Using the Magellan telescopes in Chile, Italian astronomers observed a giant galaxy cluster known as Abell 2744, called the Pandora cluster. The results of the surveillance campaign are presented in a paper published on the preprint server on February 13. arXivProvide more information about the characteristics of this cluster.

Galaxy clusters contain up to a thousand galaxies bound together by gravity. They are formed by the accumulation of mass and the collapse of smaller substructures and are the largest known gravitationally bound structures in the universe. Therefore, they can serve as excellent laboratories for studies of galaxy evolution and cosmology.

Located approximately 4 billion light-years from Earth, the Pandora Cluster is a giant cluster of galaxies approximately 4 trillion times the mass of the Sun. This appears to be the result of the simultaneous accretion of at least four separate small galactic clusters over a period of 350 million years.

Previous observations of the Pandora cluster have shown it to exhibit one of the most complex mergers ever detected, seen in both radio and X-ray data. The cluster also attracted the attention of a group of astronomers led by Davide Abriola of the University of Milan in Italy; they decided to investigate it with MegaCam, a large mosaic CCD camera on one of the Magellan telescopes.

“In this paper, we present an improved WL (weak lensing) analysis of the Abell 2744 galaxy cluster using deep multispectral Magellan/MegaCam data covering an approximately 31′ × 33′ field of view… For our study, we implemented a pipeline-based reconstruction of the PSF. For configuration, two new programs are used: mccd and ngmix. [функції розповсюдження точок] and shape measurements, respectively,” the researchers write in the paper.

First, new observations showed that the Pandora cluster has an estimated total mass of approximately 2.56 quadrillion solar masses; It is 7.66 million light-years away from the brightest galaxy cluster in the southwest.

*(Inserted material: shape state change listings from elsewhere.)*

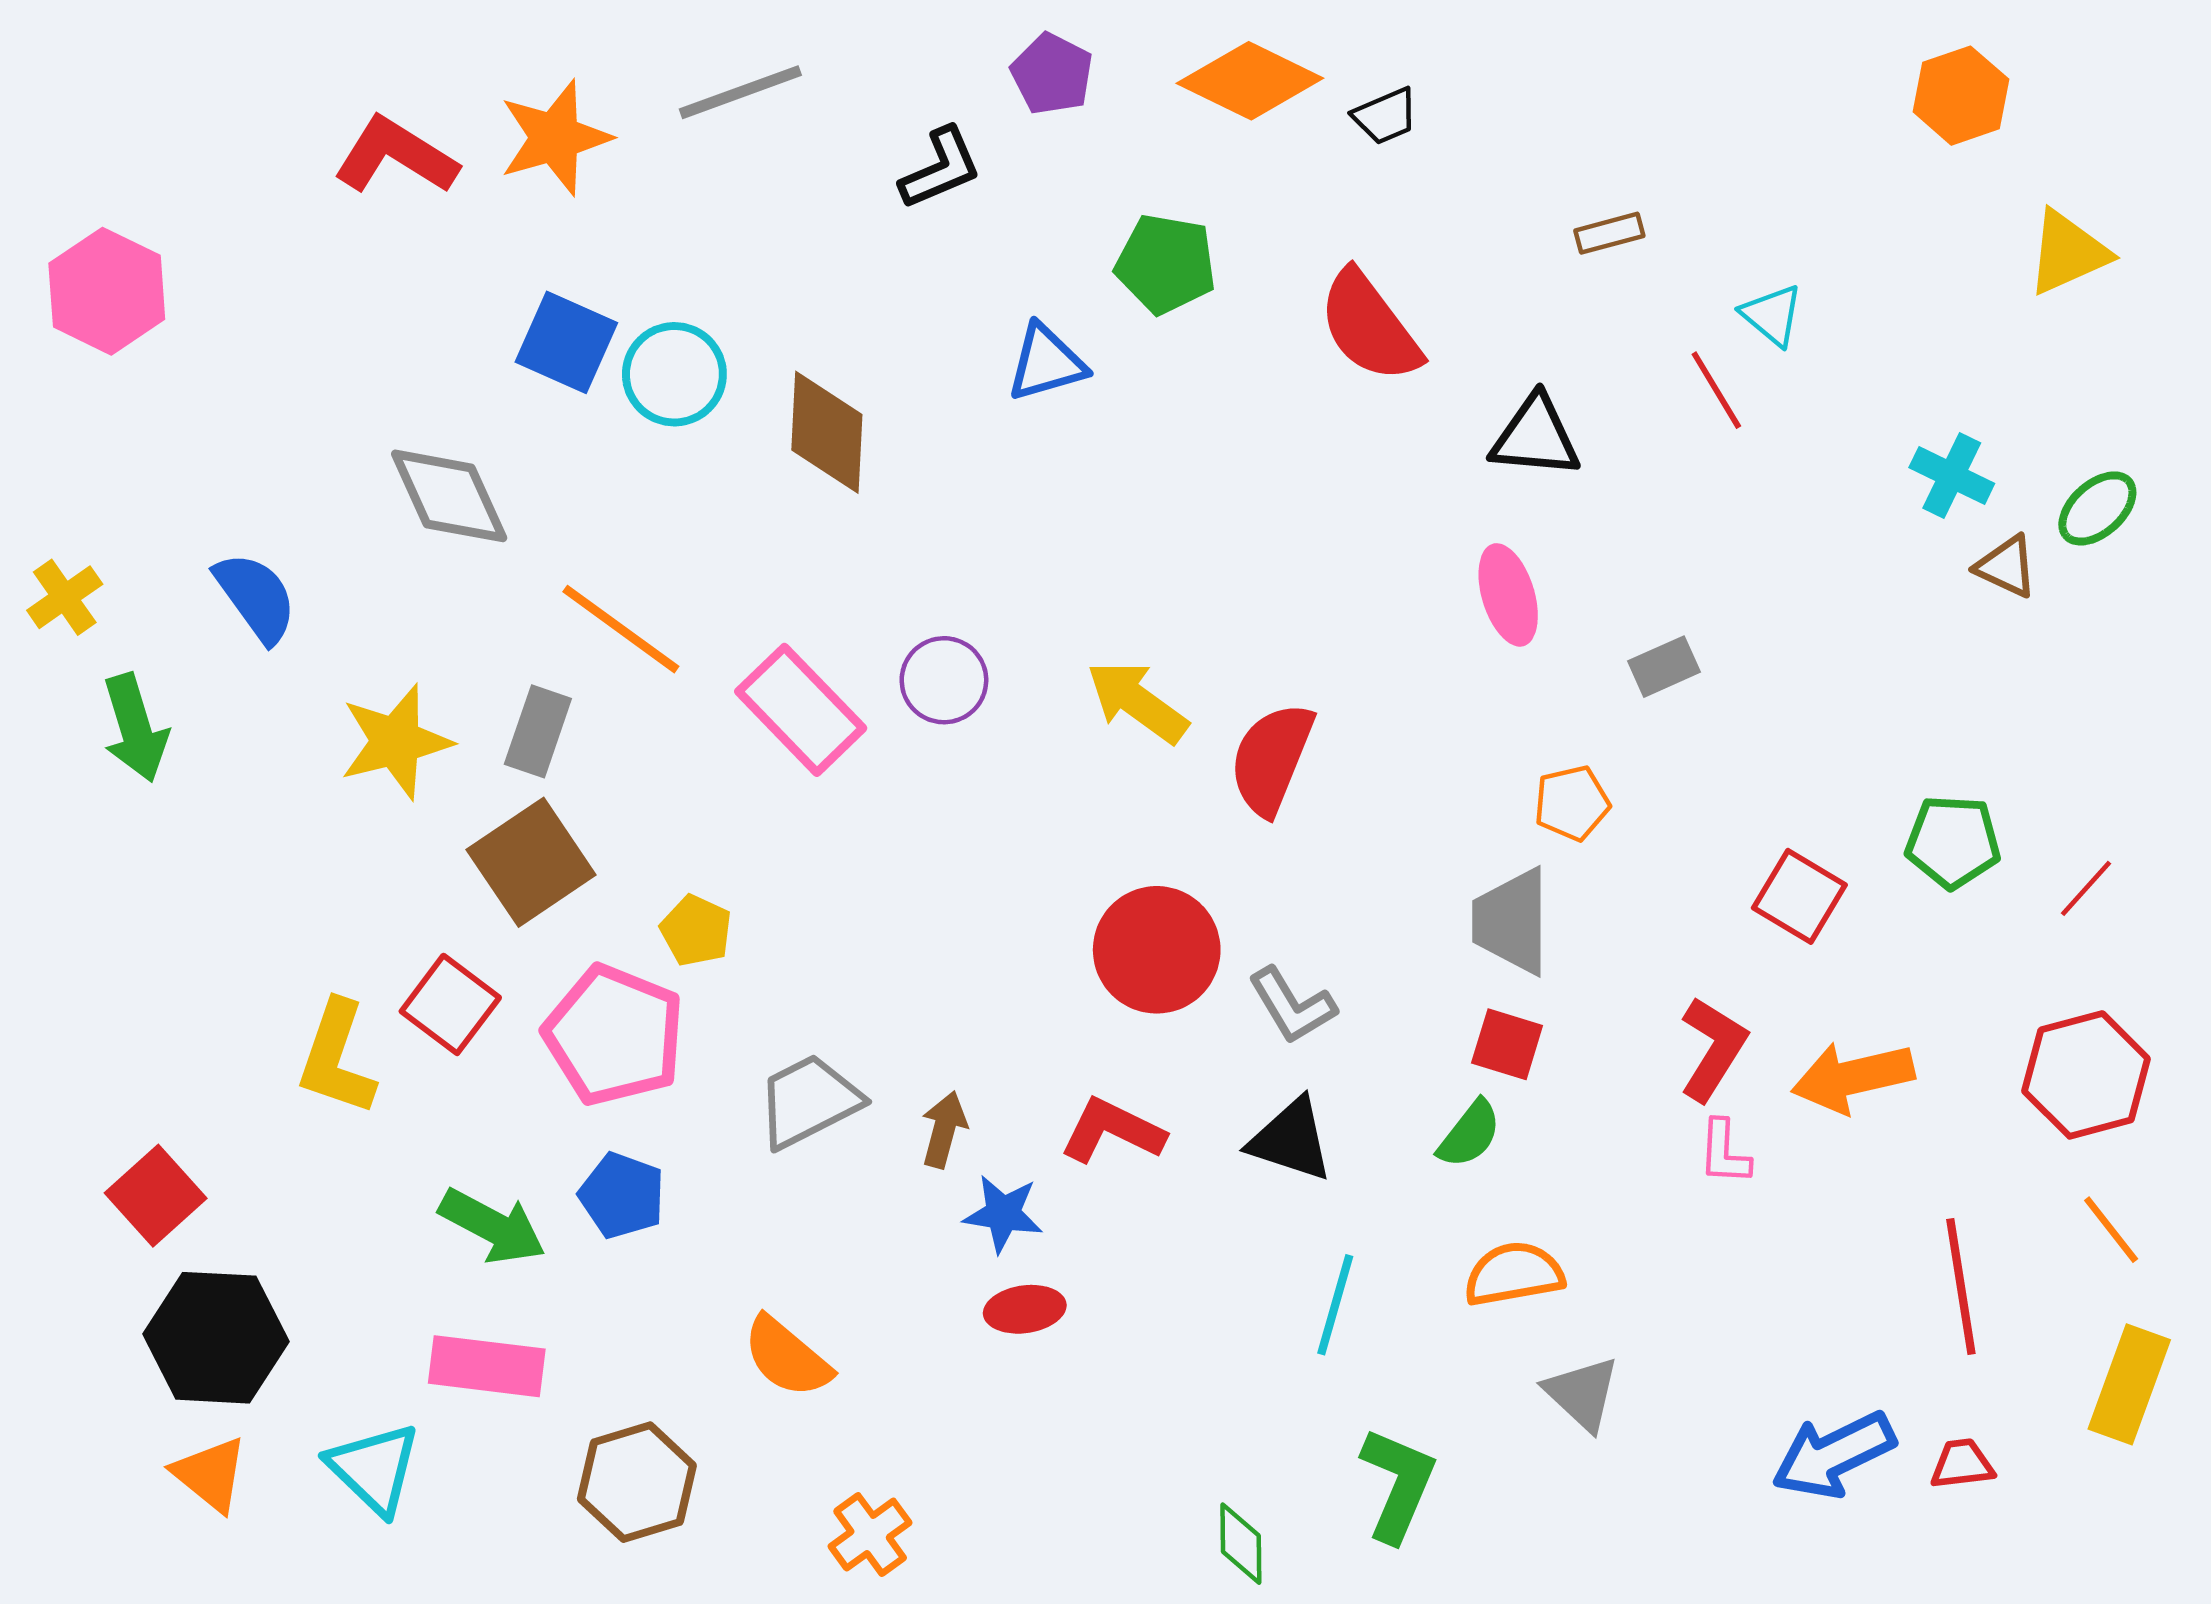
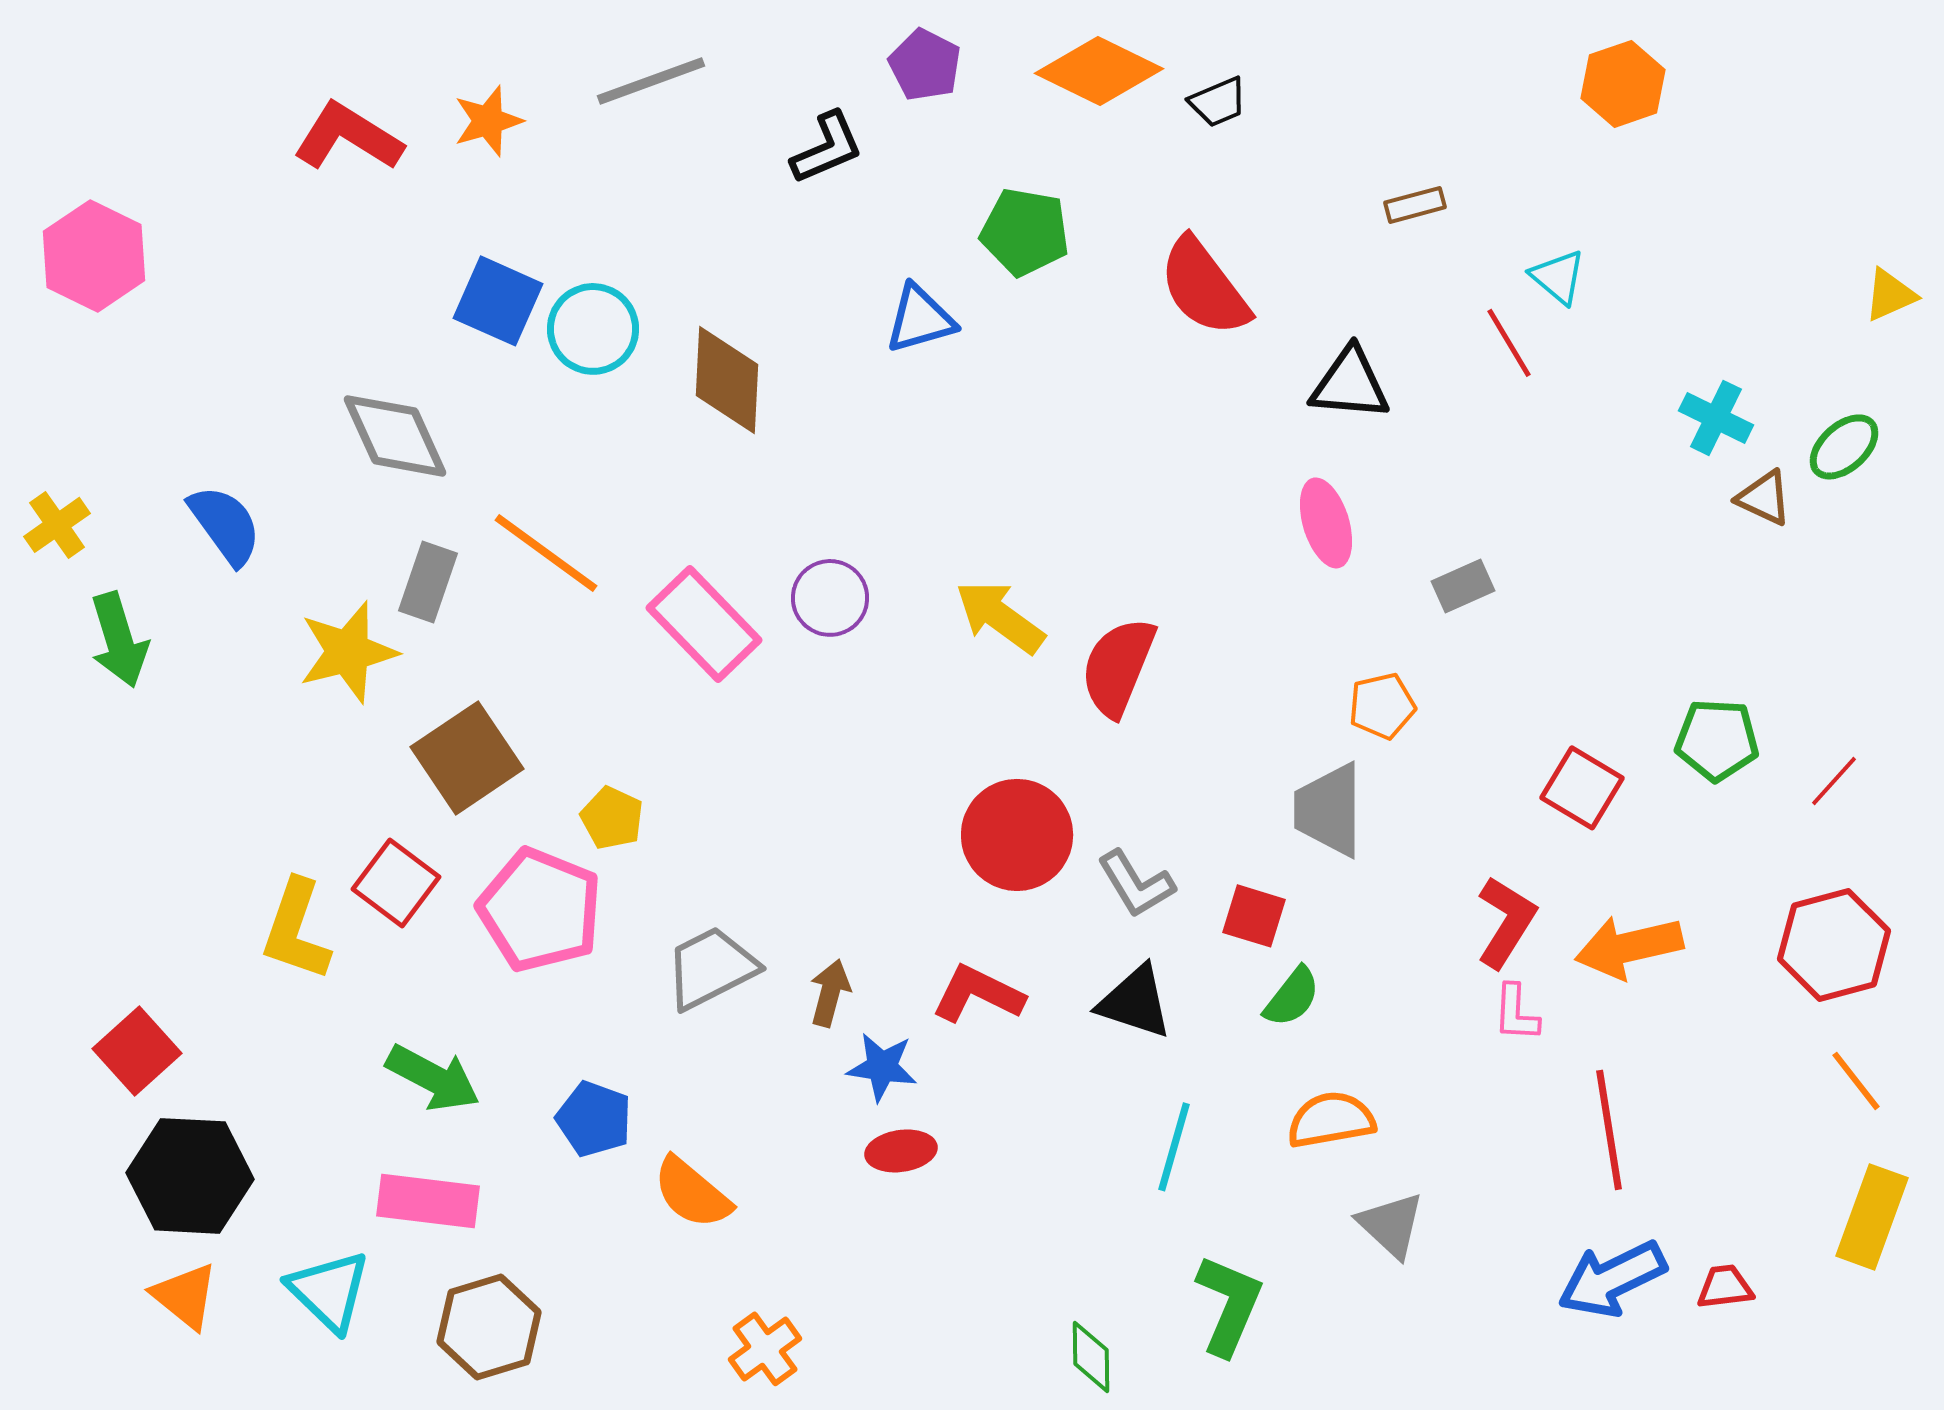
orange hexagon: (1961, 96) -> (1623, 84), moved
orange star: (555, 138) -> (488, 121), size x0.7
yellow triangle: (2068, 253) -> (1890, 295), moved, size x0.7
gray rectangle: (538, 731) -> (428, 582), moved
red square: (1507, 1044) -> (1254, 916), moved
blue pentagon: (622, 1196) -> (594, 1119), moved
red line: (1961, 1287) -> (1609, 1130), moved
brown hexagon: (637, 1482) -> (489, 1327), moved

This makes it one of the largest galaxy clusters discovered to date.

The reconstructed total surface mass distribution revealed the presence of three high-density peaks, substructures, in the inner core of the Pandora cluster. One, with higher intensity and a signal-to-noise ratio of 14.0, is located in the southeastern part of the cluster, very close to the cluster’s brightest galaxy, while the other two are in the northwestern corner.

According to the authors of the paper, these results confirm that the cluster did not relax, as previous studies suggested, but went through a complex merger process. They added that this was also confirmed by comparison with a new, high-precision, strong lensing analysis of the central region of the cluster based on data from the James Webb Space Telescope (JWST).